Various studies have suggested a dysregulation of pro-inflammatory genes transcription in leukocytes as a potential biological mechanism for the embodiment of socioeconomic disadvantage10,11,12,13,14. This line of reaserch rests on the hypothesis that socioeconomic disadvantage activates the sympathetic nervous system associated to body’s flight or fight response to stressors that eventually leave a leukocyte transcriptional fingerprint. Similar findings have been reported in experiments conducted with macaques15,16. Other studies have focused on the epigenetic regulators of transcriptional activity in leukocytes, in particular the DNA methylation levels at specific CpG sites17,15,18. These research endeavors were conducted without directly relating DNA methylation to gene transcription levels, whose functional relationship does not always hold19,20.

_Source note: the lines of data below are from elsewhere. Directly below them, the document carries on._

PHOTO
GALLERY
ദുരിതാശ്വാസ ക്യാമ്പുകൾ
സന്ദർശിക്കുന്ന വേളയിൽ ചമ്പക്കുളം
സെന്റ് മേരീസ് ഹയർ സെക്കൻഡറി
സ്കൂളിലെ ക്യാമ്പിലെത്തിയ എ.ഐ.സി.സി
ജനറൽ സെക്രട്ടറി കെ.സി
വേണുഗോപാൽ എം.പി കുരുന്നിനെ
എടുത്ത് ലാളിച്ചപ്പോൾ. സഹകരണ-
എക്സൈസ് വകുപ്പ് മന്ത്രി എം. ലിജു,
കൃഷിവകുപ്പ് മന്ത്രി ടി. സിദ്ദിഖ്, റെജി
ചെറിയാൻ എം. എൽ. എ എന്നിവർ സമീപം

To date, the contribution of pro-inflammatory genes regulation to socioeconomic inequalities in inflammatory levels has not been investigated empirically, although frequently discussed theoretically10,17. To explore the chain of biological mechanisms linking early life socioeconomic disadvantage to adult inflammatory levels via DNA methylation and gene transcription in leukocytes, we used data from a Finnish (1,623 participants) and a Swiss (706 participants) population-based cohort study, and evaluated the consistency of findings across these two populations. First, we calculated the portion of the effect of early life socioeconomic disadvantage on adult heightened inflammatory levels explained by transcriptional level of pro-inflammatory genes either inferred by applying 2-sample Mendelian randomization21 on the whole transcriptome (2sMR) or belonging to the conserved transcriptional response to adversity (CTRA) model12. We measured levels of systemic inflammation through circulating C-reactive protein (CRP), as it is a sensitive marker of inflammation and elevated amounts have been associated with increased risk for several diseases3. Second, we established the most likely functional relationship between cis (based on their genomic location) epigenetic and transcriptional changes induced by early life socioeconomic disadvantage via Bayesian networks model selection22.
RESULTS
Pro-inflammatory genes selection via 2sMR
We used summary statistics of the associations between genetic instruments (Single Nucleotide Polymorphisms, SNPs) and gene transcription in leukocytes or CRP in blood obtained via large-scale GWAS conducted by the eQTLGen consortium23 and the CHARGE consortium3, respectively (see Methods). There were 10,701 genes for which 2sMR provided a test of the causal association between gene transcription and CRP levels. There was an average of 39 semi-independent instruments (cis eQTLs in a linkage disequilibrium r2≤0.25, see Methods) per each gene and the average F-statistic was 97. Finally, 81 genes were significant at q≤0.05 (see Table S1 and Methods). Of note, one of them, NFKB1, was as well one of the CTRA genes. Functional enrichment analysis revealed enriched inflammatory bowel disease, influenza A and prion disease pathways.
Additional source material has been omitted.